>>>
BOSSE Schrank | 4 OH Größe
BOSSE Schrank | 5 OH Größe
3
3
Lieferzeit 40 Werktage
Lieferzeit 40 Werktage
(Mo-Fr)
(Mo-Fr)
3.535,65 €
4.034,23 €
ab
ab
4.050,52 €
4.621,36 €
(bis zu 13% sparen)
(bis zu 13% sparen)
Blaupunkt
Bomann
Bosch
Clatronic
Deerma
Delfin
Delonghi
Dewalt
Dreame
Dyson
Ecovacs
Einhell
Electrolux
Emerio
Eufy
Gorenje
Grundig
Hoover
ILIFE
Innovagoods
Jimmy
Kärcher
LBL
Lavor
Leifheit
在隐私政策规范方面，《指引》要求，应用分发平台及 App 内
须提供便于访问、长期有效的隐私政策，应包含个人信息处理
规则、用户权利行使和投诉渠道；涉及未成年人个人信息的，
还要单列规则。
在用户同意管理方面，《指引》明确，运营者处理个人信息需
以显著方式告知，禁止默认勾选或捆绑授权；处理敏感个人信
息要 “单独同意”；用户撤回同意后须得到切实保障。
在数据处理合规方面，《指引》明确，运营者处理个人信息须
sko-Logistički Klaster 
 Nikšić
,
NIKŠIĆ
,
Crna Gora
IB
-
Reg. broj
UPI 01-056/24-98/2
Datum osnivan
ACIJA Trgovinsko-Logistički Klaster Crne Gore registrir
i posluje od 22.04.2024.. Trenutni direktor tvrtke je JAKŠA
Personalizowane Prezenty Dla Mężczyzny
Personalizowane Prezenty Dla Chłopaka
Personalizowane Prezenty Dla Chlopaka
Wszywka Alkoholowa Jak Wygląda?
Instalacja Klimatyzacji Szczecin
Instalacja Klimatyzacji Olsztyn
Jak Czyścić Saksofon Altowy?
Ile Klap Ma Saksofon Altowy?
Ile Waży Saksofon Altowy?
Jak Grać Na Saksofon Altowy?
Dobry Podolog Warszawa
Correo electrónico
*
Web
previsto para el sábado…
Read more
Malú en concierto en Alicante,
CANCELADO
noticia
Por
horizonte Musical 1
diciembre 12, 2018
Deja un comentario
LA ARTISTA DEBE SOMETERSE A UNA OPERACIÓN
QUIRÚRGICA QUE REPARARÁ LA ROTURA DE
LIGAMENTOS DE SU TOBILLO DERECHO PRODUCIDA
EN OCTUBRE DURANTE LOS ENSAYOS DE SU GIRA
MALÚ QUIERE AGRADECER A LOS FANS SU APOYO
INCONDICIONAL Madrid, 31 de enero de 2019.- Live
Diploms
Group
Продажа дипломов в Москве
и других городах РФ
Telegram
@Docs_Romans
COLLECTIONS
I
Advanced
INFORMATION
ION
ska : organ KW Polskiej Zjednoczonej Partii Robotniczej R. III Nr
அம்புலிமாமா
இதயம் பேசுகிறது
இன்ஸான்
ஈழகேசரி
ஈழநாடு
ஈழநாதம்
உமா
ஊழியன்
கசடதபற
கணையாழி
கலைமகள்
<<<
→ What the task asks
Copy exactly the lines from the one with "Personalizowane Prezenty Dla Mężczyzny" down to the last line of the records above, and leave out everything else.

→ Result of the task
Personalizowane Prezenty Dla Mężczyzny
Personalizowane Prezenty Dla Chłopaka
Personalizowane Prezenty Dla Chlopaka
Wszywka Alkoholowa Jak Wygląda?
Instalacja Klimatyzacji Szczecin
Instalacja Klimatyzacji Olsztyn
Jak Czyścić Saksofon Altowy?
Ile Klap Ma Saksofon Altowy?
Ile Waży Saksofon Altowy?
Jak Grać Na Saksofon Altowy?
Dobry Podolog Warszawa
Correo electrónico
*
Web
previsto para el sábado…
Read more
Malú en concierto en Alicante,
CANCELADO
noticia
Por
horizonte Musical 1
diciembre 12, 2018
Deja un comentario
LA ARTISTA DEBE SOMETERSE A UNA OPERACIÓN
QUIRÚRGICA QUE REPARARÁ LA ROTURA DE
LIGAMENTOS DE SU TOBILLO DERECHO PRODUCIDA
EN OCTUBRE DURANTE LOS ENSAYOS DE SU GIRA
MALÚ QUIERE AGRADECER A LOS FANS SU APOYO
INCONDICIONAL Madrid, 31 de enero de 2019.- Live
Diploms
Group
Продажа дипломов в Москве
и других городах РФ
Telegram
@Docs_Romans
COLLECTIONS
I
Advanced
INFORMATION
ION
ska : organ KW Polskiej Zjednoczonej Partii Robotniczej R. III Nr
அம்புலிமாமா
இதயம் பேசுகிறது
இன்ஸான்
ஈழகேசரி
ஈழநாடு
ஈழநாதம்
உமா
ஊழியன்
கசடதபற
கணையாழி
கலைமகள்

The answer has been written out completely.